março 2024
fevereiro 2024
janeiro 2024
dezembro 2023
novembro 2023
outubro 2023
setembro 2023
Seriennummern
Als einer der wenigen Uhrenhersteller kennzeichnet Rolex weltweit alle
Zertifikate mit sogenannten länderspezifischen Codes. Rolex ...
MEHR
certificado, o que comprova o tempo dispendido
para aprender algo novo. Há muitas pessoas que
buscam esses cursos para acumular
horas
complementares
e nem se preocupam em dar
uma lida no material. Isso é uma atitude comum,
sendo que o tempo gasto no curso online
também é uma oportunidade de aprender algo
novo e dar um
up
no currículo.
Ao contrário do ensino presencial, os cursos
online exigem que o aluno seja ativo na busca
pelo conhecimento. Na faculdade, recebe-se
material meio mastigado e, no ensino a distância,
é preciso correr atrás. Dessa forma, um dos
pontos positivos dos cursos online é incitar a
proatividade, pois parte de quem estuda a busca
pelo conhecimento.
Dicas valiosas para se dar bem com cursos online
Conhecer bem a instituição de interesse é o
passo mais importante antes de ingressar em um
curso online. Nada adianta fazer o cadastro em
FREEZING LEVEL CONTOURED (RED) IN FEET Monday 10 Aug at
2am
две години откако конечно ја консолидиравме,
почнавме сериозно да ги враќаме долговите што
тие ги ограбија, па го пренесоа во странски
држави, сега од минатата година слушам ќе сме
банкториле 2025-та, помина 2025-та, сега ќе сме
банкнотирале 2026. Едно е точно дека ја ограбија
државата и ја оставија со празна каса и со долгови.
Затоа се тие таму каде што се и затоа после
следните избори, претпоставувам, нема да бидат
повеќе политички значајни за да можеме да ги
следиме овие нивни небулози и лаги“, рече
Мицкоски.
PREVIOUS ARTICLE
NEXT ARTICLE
• • •
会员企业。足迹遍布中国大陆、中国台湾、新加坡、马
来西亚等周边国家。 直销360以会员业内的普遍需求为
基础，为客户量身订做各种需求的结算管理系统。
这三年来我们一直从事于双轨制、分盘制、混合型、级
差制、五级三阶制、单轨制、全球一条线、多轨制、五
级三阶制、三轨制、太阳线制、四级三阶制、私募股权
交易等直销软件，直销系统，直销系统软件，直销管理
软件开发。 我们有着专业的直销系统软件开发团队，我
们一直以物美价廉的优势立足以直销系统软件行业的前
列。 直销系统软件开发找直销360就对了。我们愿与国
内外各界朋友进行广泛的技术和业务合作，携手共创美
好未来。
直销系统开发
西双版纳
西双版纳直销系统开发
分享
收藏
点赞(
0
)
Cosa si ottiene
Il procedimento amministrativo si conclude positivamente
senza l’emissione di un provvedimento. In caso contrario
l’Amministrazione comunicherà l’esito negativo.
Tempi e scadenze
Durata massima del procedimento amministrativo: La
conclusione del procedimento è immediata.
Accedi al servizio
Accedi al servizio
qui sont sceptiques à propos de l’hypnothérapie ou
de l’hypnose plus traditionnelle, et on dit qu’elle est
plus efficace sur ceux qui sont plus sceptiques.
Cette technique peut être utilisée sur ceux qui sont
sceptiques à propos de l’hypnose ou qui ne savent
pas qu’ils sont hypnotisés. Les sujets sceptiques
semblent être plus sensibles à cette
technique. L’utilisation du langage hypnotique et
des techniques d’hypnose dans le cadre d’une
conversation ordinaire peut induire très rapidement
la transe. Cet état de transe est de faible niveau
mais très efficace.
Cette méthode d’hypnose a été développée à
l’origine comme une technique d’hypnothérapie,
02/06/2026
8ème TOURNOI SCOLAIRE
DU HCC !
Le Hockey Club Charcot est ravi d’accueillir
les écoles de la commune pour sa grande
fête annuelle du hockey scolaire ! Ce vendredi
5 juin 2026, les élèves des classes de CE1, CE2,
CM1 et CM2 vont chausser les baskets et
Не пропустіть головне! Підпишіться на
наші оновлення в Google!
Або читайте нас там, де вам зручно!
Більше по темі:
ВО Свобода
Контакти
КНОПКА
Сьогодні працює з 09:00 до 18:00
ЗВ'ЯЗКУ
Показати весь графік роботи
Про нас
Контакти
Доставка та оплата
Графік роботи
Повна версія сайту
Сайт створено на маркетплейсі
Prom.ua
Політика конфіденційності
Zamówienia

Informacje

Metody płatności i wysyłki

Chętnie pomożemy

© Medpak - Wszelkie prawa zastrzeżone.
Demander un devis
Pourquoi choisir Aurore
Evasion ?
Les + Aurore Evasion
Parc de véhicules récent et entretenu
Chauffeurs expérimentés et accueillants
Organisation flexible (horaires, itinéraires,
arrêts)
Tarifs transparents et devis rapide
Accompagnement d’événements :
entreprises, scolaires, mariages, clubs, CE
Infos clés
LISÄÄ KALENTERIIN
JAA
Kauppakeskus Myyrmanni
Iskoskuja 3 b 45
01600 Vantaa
• • •
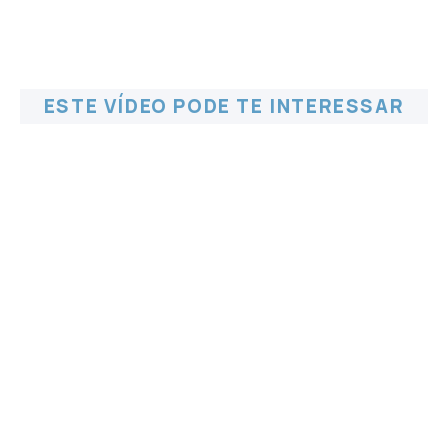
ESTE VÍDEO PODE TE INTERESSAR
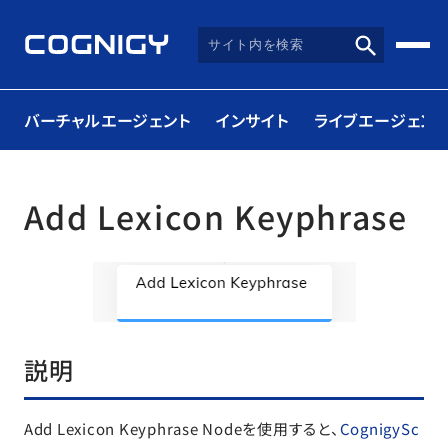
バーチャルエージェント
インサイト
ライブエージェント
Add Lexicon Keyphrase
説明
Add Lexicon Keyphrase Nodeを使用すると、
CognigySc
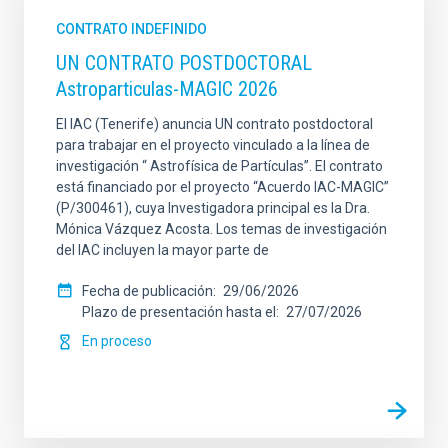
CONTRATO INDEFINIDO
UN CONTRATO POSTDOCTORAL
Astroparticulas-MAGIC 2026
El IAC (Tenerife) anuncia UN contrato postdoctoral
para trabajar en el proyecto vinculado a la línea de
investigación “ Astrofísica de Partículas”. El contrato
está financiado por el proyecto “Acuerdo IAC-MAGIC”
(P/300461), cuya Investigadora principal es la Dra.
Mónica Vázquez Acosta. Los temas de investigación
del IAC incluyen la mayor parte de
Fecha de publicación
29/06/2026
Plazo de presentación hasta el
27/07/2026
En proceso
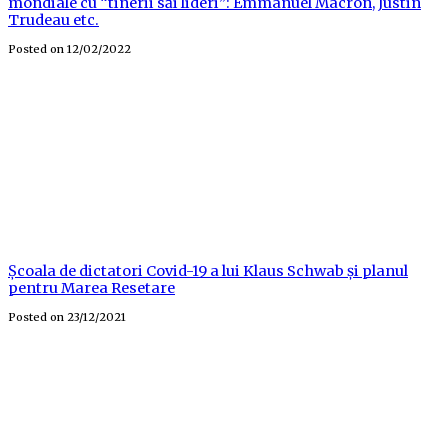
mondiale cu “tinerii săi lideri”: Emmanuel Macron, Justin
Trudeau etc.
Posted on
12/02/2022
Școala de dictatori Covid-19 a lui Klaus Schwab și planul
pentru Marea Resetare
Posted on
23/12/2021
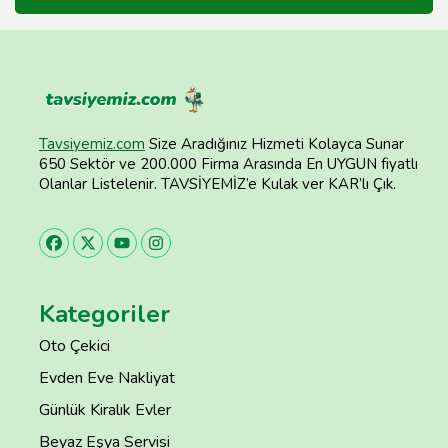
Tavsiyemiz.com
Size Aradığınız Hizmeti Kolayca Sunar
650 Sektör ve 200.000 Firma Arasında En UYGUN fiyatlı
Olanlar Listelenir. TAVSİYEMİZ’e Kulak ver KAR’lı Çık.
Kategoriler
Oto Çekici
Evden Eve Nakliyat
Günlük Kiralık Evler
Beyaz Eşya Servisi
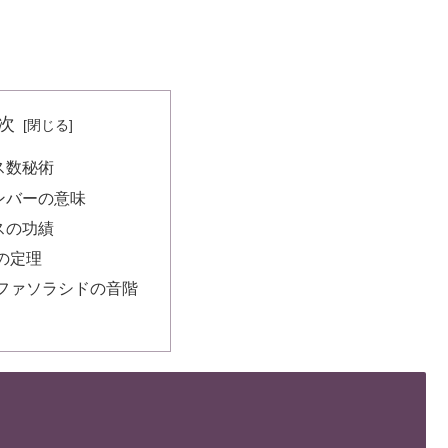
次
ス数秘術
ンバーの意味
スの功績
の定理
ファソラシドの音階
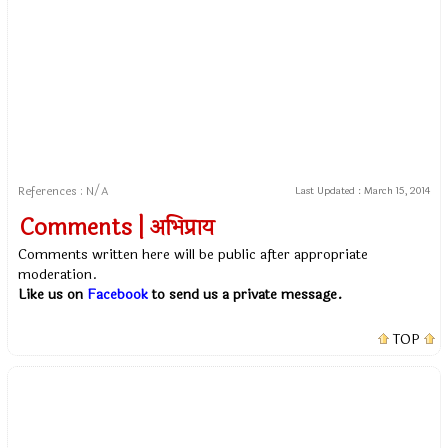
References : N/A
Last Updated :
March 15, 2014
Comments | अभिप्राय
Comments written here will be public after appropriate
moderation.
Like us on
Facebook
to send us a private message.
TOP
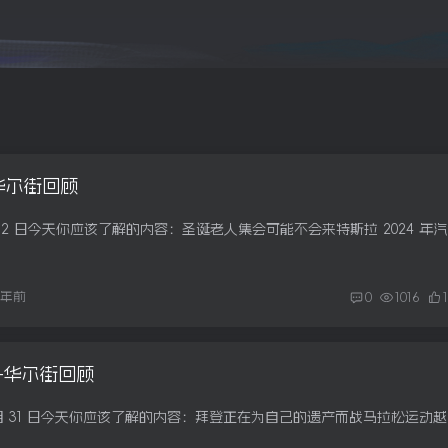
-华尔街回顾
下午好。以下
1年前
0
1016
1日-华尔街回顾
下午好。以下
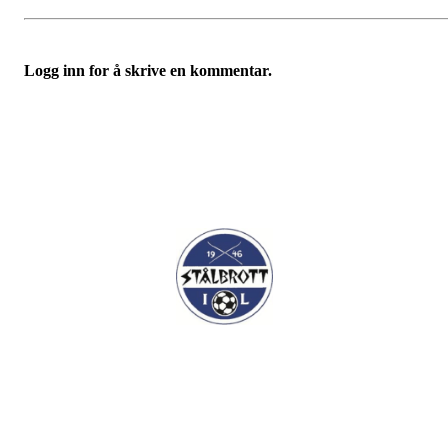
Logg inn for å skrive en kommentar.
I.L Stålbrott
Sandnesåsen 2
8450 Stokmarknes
• • •
> WHAT IS EXPECTED: Look through the entries for lines containing the word "Rolex" and return each one.

> RESPONSE BELOW:
Als einer der wenigen Uhrenhersteller kennzeichnet Rolex weltweit alle
Zertifikate mit sogenannten länderspezifischen Codes. Rolex ...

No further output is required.